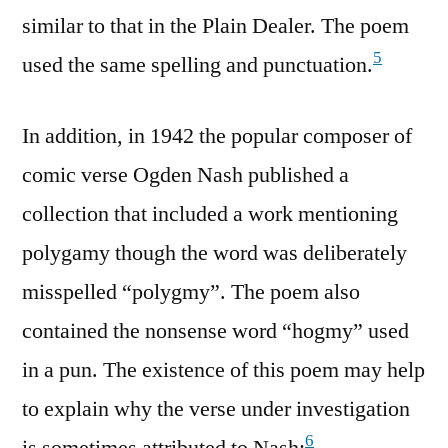
similar to that in the Plain Dealer. The poem
5
used the same spelling and punctuation.
In addition, in 1942 the popular composer of
comic verse Ogden Nash published a
collection that included a work mentioning
polygamy though the word was deliberately
misspelled “polygmy”. The poem also
contained the nonsense word “hogmy” used
in a pun. The existence of this poem may help
to explain why the verse under investigation
6
is sometimes attributed to Nash:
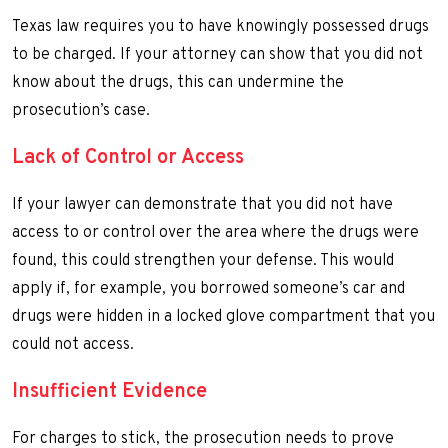
Texas law requires you to have knowingly possessed drugs
to be charged. If your attorney can show that you did not
know about the drugs, this can undermine the
prosecution’s case.
Lack of Control or Access
If your lawyer can demonstrate that you did not have
access to or control over the area where the drugs were
found, this could strengthen your defense. This would
apply if, for example, you borrowed someone’s car and
drugs were hidden in a locked glove compartment that you
could not access.
Insufficient Evidence
For charges to stick, the prosecution needs to prove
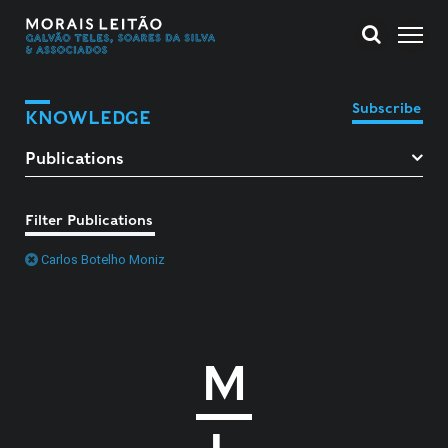
Subscribe
KNOWLEDGE
Filter Publications
Carlos Botelho Moniz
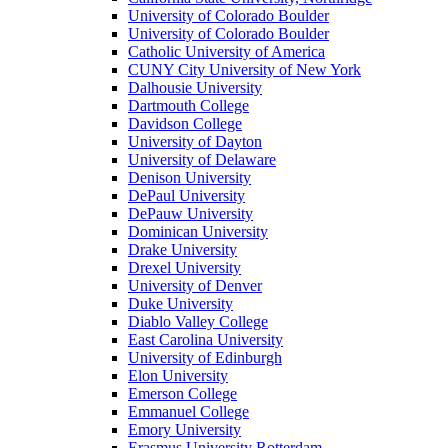
University of Colorado Boulder
University of Colorado Boulder
Catholic University of America
CUNY City University of New York
Dalhousie University
Dartmouth College
Davidson College
University of Dayton
University of Delaware
Denison University
DePaul University
DePauw University
Dominican University
Drake University
Drexel University
University of Denver
Duke University
Diablo Valley College
East Carolina University
University of Edinburgh
Elon University
Emerson College
Emmanuel College
Emory University
Erasmus University Rotterdam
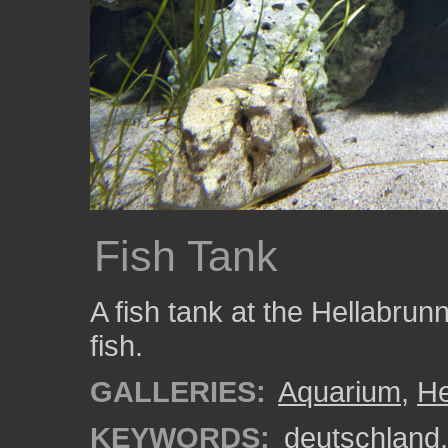
Fish Tank
A fish tank at the Hellabrun
fish.
GALLERIES:
Aquarium
,
He
KEYWORDS:
deutschland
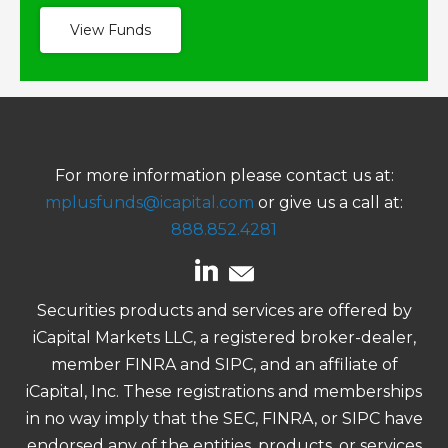
View Funds
For more information please contact us at:
mplusfunds@icapital.com
or give us a call at:
888.852.4281
Securities products and services are offered by
iCapital Markets LLC, a registered broker-dealer,
member FINRA and SIPC, and an affiliate of
iCapital, Inc. These registrations and memberships
in no way imply that the SEC, FINRA, or SIPC have
endorsed any of the entities, products, or services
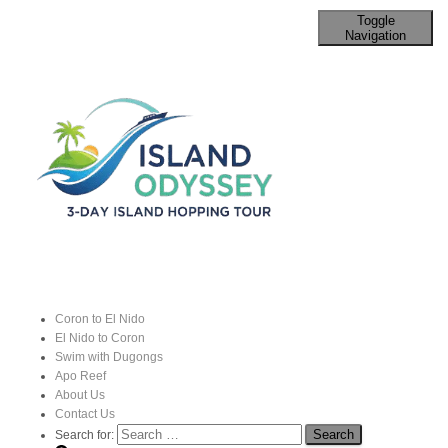
Toggle
Navigation
Family Activities in Coron and El
Nido That Are Fun to Do
Published by
John
on
19 August 2024
Coron to El Nido
El Nido to Coron
Coron and El Nido
, two of the most stunning destinations in
Swim with Dugongs
Apo Reef
Palawan
, offer a variety of family-friendly activities that
About Us
cater to different interests and age groups.
Contact Us
Search for:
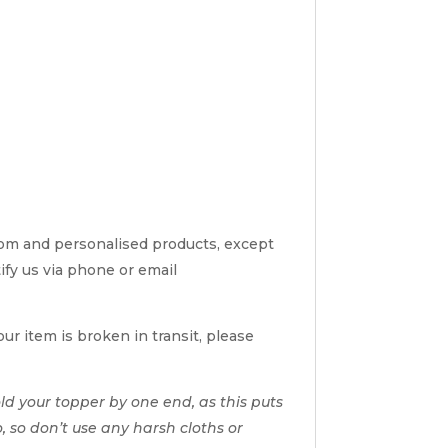
tom and personalised products, except
tify us via phone or email
ur item is broken in transit, please
d your topper by one end, as this puts
o, so don’t use any harsh cloths or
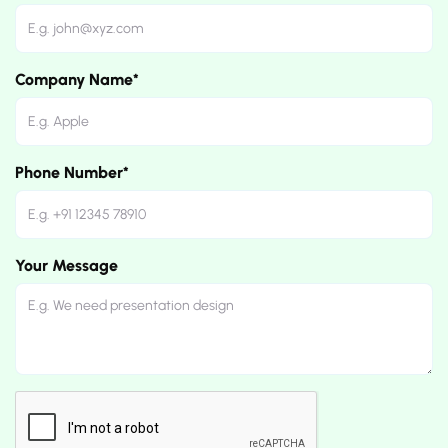
Company Name*
Phone Number*
Your Message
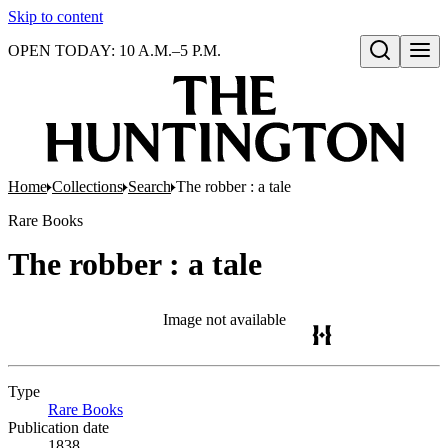
Skip to content
OPEN TODAY: 10 A.M.–5 P.M.
Open search
Home
Collections
Search
The robber : a tale
Rare Books
The robber : a tale
Image not available
Type
Rare Books
(Opens in new tab)
Publication date
1838.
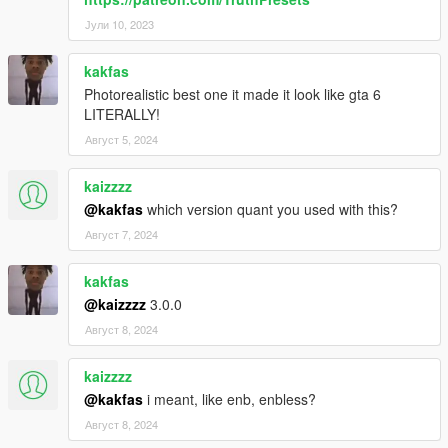
Јули 10, 2023
kakfas
Photorealistic best one it made it look like gta 6
LITERALLY!
Август 5, 2024
kaizzzz
@kakfas
which version quant you used with this?
Август 7, 2024
kakfas
@kaizzzz
3.0.0
Август 8, 2024
kaizzzz
@kakfas
i meant, like enb, enbless?
Август 8, 2024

---------------

_Task statement_
Only one number is wanted: how many lines of the data above include the word "Август".

_Written solution_
4